Il s’agit d’atteindre cet objectif dans un cadre démocratique et pluraliste, avec des acteurs économiques qui iront à des vitesses différentes vers l’objectif commun d’une activité humaine globale qui n’engendre pas une empreinte écologique supérieure à une planète. Notre idée centrale, c’est qu’on définisse des budgets annuels de ressources correspondant à cette empreinte totale. Nous aurions ainsi des cartes de paiements qui seraient débitées à chaque fois qu’on consomme ou qu’on produit quelque chose, selon l’empreinte écologique que cela occasionne… C’est d’ailleurs ce que fait aujourd’hui la monnaie: à chaque fois qu’on dépense un franc suisse, on fait valoir un droit d’accès à une certaine quantité de ressources. Le problème, c’est que dans l’économie telle qu’elle fonctionne actuellement, on crée de la monnaie bien au-delà de la quantité de ressources réellement disponibles. L’un des défis consiste donc à mettre en place une création monétaire permacirculaire, où la quantité de monnaie reflète exactement la quantité de ressources… Quand je dis ça, les gens se mettent souvent à hurler: mais c’est du communisme!

Que répondez-vous?

Que suivant la même logique, le fait d’avoir une quantité donnée de monnaie créée et distribuée par l’ensemble des banques mondiales serait du communisme aussi – du communisme bancaire…

Vous proposez donc un projet de changement de société global, que vous qualifiez de nécessaire, mais que vous placez sous le signe de l’adhésion volontaire et de l’auto-limitation.

Il y a un travail anthropologique énorme à faire. Une auto-transformation, un auto-façonnement socioculturel global de l’humanité, rendu possible par notre plasticité anthropologique. On sait que les humains se transforment dans l’interaction entre eux et avec leur milieu. Il s’agirait ici de produire une mutation anthropologique consciemment et volontairement, en même temps qu’on transforme notre système de production.

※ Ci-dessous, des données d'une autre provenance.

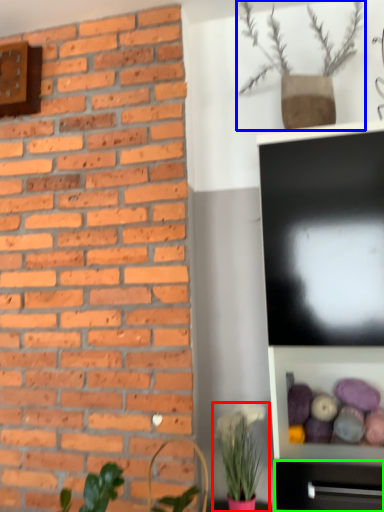 Question: Which is farther away from houseplant (highlighted by a red box)? houseplant (highlighted by a blue box) or tv cabinet (highlighted by a green box)?

Choices:
 (A) houseplant
 (B) tv cabinet

Answer: (A) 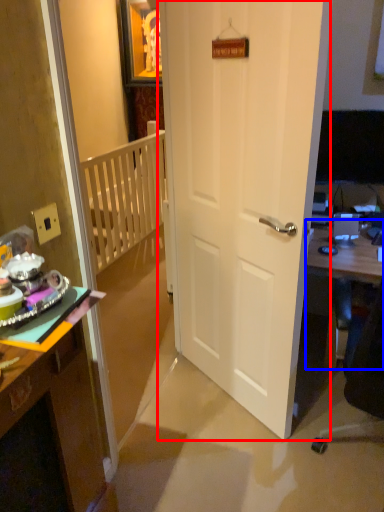 Question: Which object is closer to the camera taking this photo, door (highlighted by a red box) or table (highlighted by a blue box)?

Choices:
 (A) door
 (B) table

Answer: (A) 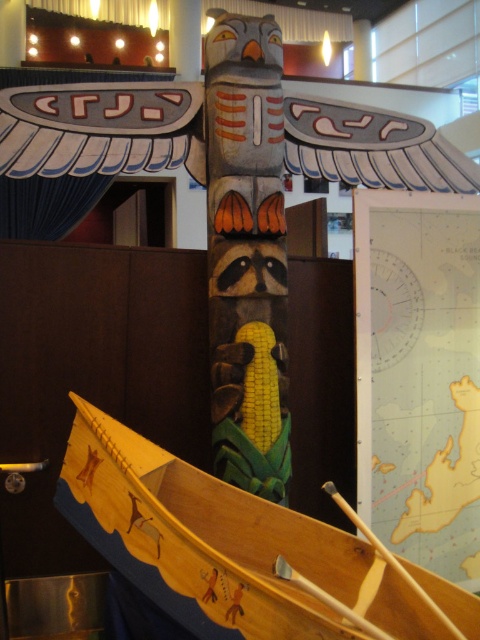 Question: Among these objects, which one is nearest to the camera?

Choices:
 (A) wooden at lower center
 (B) wooden canoe at center

Answer: (B)

Question: Can you confirm if wooden canoe at center is thinner than wooden at lower center?

Choices:
 (A) yes
 (B) no

Answer: (B)

Question: Is wooden canoe at center below wooden at lower center?

Choices:
 (A) no
 (B) yes

Answer: (A)

Question: Does wooden canoe at center appear over wooden at lower center?

Choices:
 (A) yes
 (B) no

Answer: (A) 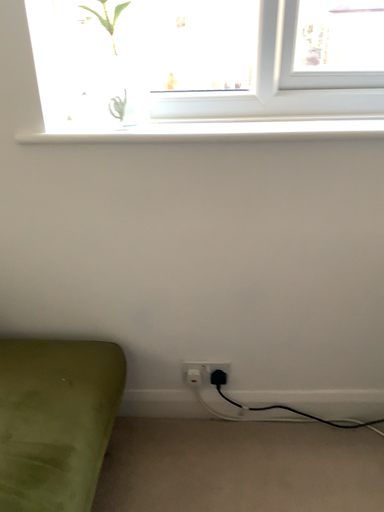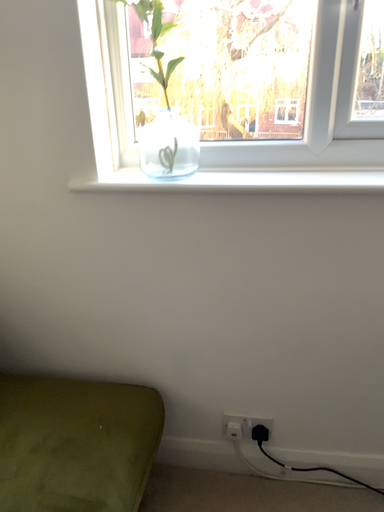 Question: Which way did the camera rotate in the video?

Choices:
 (A) rotated right
 (B) rotated left

Answer: (B)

En même temps, cette mutation se base sur des éléments qui ont déjà été prédominants dans l’histoire humaine. Vous évoquez une «sobriété organisée» qui a caractérisé une grande partie de notre parcours sur Terre, et qui est par ailleurs parfaitement compatible avec le besoin humain de découvrir et de créer constamment de l’inconnu… Dans ce sens, il s’agit d’une mutation anthropologique moins hypothétique que celle que dessine le transhumanisme.

Je pense qu’il faut profiter du discours transhumaniste pour le subvertir: la vogue du transhumanisme montre justement qu’un nombre croissant de personnes réfléchissent à la possibilité d’une auto-mutation humaine. Je suis pour un humanisme de l’auto-transformation, un transhumanisme écologisé et inscrit dans une culture permacirculaire.

Un alter-transhumanisme?

Si vous voulez.


Biographie

HEMISPHERES no15 grand entretien contenu 1
Ce portrait a été réalisé pour Hémisphères par Sergej Stoppel, fondateur de LinesLab, un studio de design expérimental qui explore l’art algorithmique et robotique.

Christian Arsnperger naît à Munich en 1966 et grandit dans une famille allemande entre la France et les états-Unis. Il étudie l’économie à Strasbourg et à Louvain-la-Neuve, où il obtient son doctorat en 1995 et où il travaille ensuite comme professeur et chercheur. Ses recherches se situent au confluent de l’économie, de la philosophie, de l’anthropologie et de la réflexion sur la transition écologique. En 2014, il s’installe à Lausanne, où il est nommé professeur en durabilité et anthropologie économique. 
Il est également conseiller scientifique à la Banque Alternative Suisse. Christian Arnsperger tient un blog (en anglais) consacré à l’économie permacirculaire, Permacircular Horizons.